## Work task
In the entries that follow, the lines from the line containing "Elektrofahrzeuge werden im Winter weder in" up to and including the line containing "zehn Prozent an den" must be copied exactly, with pictures omitted.

## Records for the exercise
╔══

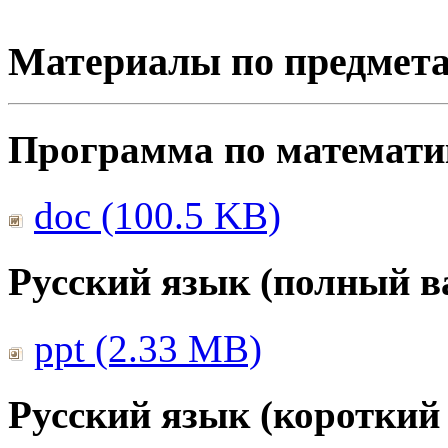
Материалы по предмет
Программа по математике
doc (100.5 KB)
Русский язык (полный в
ppt (2.33 MB)
Русский язык (короткий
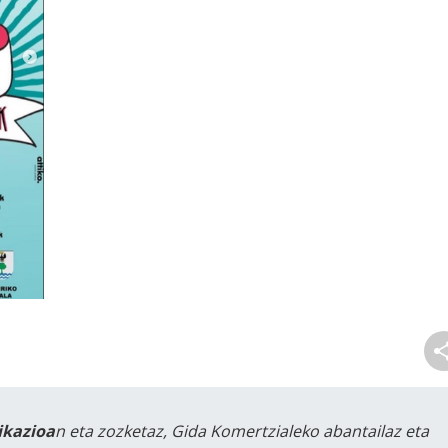
likazioa
n eta zozketaz, Gida Komertzialeko abantailaz eta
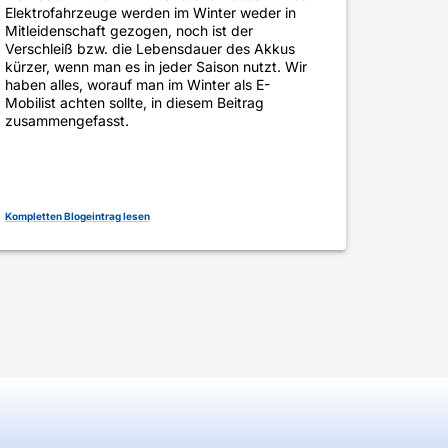
Elektrofahrzeuge werden im Winter weder in
Mitleidenschaft gezogen, noch ist der
Verschleiß bzw. die Lebensdauer des Akkus
kürzer, wenn man es in jeder Saison nutzt. Wir
haben alles, worauf man im Winter als E-
Mobilist achten sollte, in diesem Beitrag
zusammengefasst.
Kompletten Blogeintrag lesen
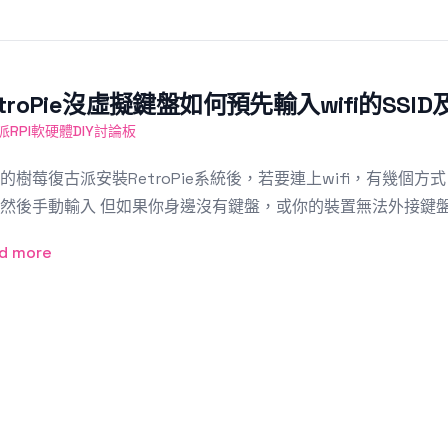
etroPie沒虛擬鍵盤如何預先輸入wifi的SSI
派RPI軟硬體DIY討論板
的樹莓復古派安裝RetroPie系統後，若要連上wifi，有幾個
然後手動輸入 但如果你身邊沒有鍵盤，或你的裝置無法外接鍵盤（
d more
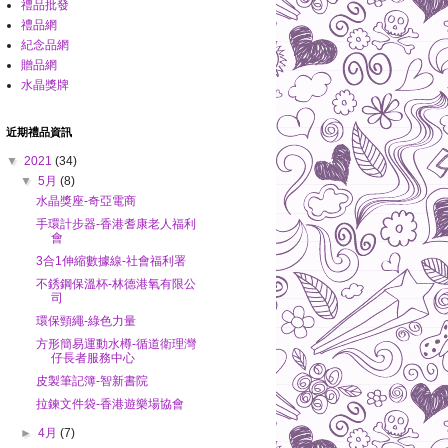
禮品批發
禮品網
紀念品網
贈品網
水晶獎牌
近期禮品資訊
▼
2021
(34)
▼
5月
(8)
水晶獎座-奇亞電商
手環計步器-香港耆康老人福利
會
3合1伸縮數據線-社會福利署
不銹鋼保溫杯-林德港氧有限公
司
環保頸繩-綠色力量
方形簡易運動水樽-循道衛理灣
仔長者服務中心
皮製筆記簿-智新書院
拉鍊文件袋-香港遊樂場協會
►
4月
(7)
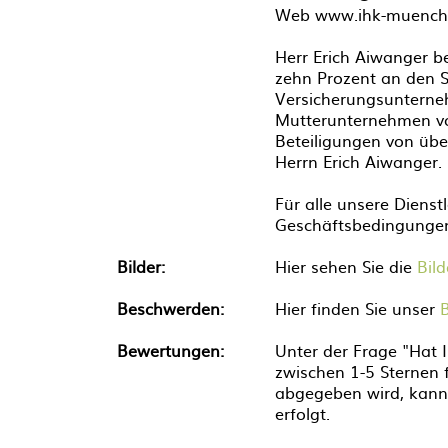
Web www.ihk-muench
Herr Erich Aiwanger be
zehn Prozent an den 
Versicherungsunterne
Mutterunternehmen vo
Beteiligungen von übe
Herrn Erich Aiwanger.
Für alle unsere Dienst
Geschäftsbedingungen
Bilder:
Hier sehen Sie die
Bil
Beschwerden:
Hier finden Sie unser
Bewertungen:
Unter der Frage "Hat 
zwischen 1-5 Sternen 
abgegeben wird, kann
erfolgt.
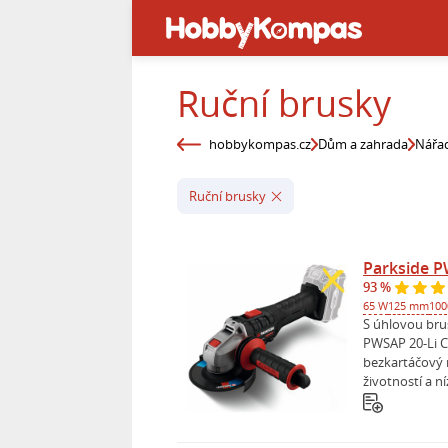
Ruční brusky
hobbykompas.cz
Dům a zahrada
Nářad
Ruční brusky
Parkside P
93 %
65 W
125 mm
100
S úhlovou b
PWSAP 20-Li 
bezkartáčový
životností a n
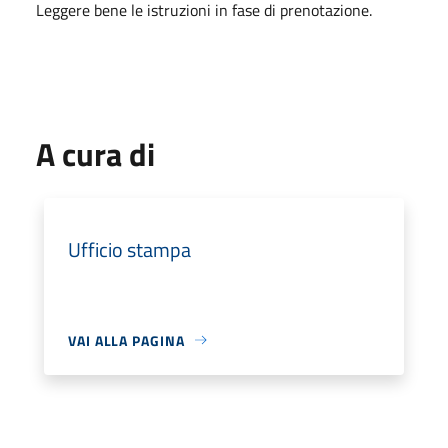
Leggere bene le istruzioni in fase di prenotazione.
A cura di
Ufficio stampa
VAI ALLA PAGINA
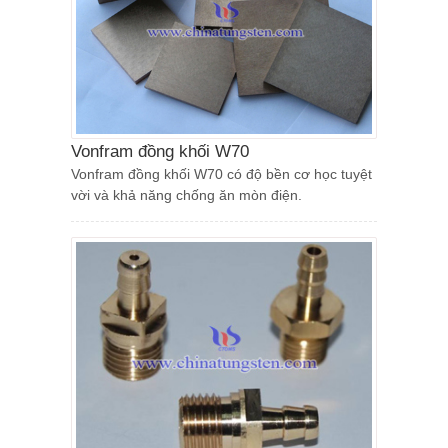
Vonfram đồng khối W70
Vonfram đồng khối W70 có độ bền cơ học tuyệt
vời và khả năng chống ăn mòn điện.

╚══

## Output for this exercise
Elektrofahrzeuge werden im Winter weder in
Mitleidenschaft gezogen, noch ist der
Verschleiß bzw. die Lebensdauer des Akkus
kürzer, wenn man es in jeder Saison nutzt. Wir
haben alles, worauf man im Winter als E-
Mobilist achten sollte, in diesem Beitrag
zusammengefasst.
Kompletten Blogeintrag lesen
etroPie沒虛擬鍵盤如何預先輸入wifi的SSI
派RPI軟硬體DIY討論板
的樹莓復古派安裝RetroPie系統後，若要連上wifi，有幾個
然後手動輸入 但如果你身邊沒有鍵盤，或你的裝置無法外接鍵盤（
d more
禮品批發
禮品網
紀念品網
贈品網
水晶獎牌
近期禮品資訊
▼
2021
(34)
▼
5月
(8)
水晶獎座-奇亞電商
手環計步器-香港耆康老人福利
會
3合1伸縮數據線-社會福利署
不銹鋼保溫杯-林德港氧有限公
司
環保頸繩-綠色力量
方形簡易運動水樽-循道衛理灣
仔長者服務中心
皮製筆記簿-智新書院
拉鍊文件袋-香港遊樂場協會
►
4月
(7)
Web www.ihk-muench
Herr Erich Aiwanger be
zehn Prozent an den 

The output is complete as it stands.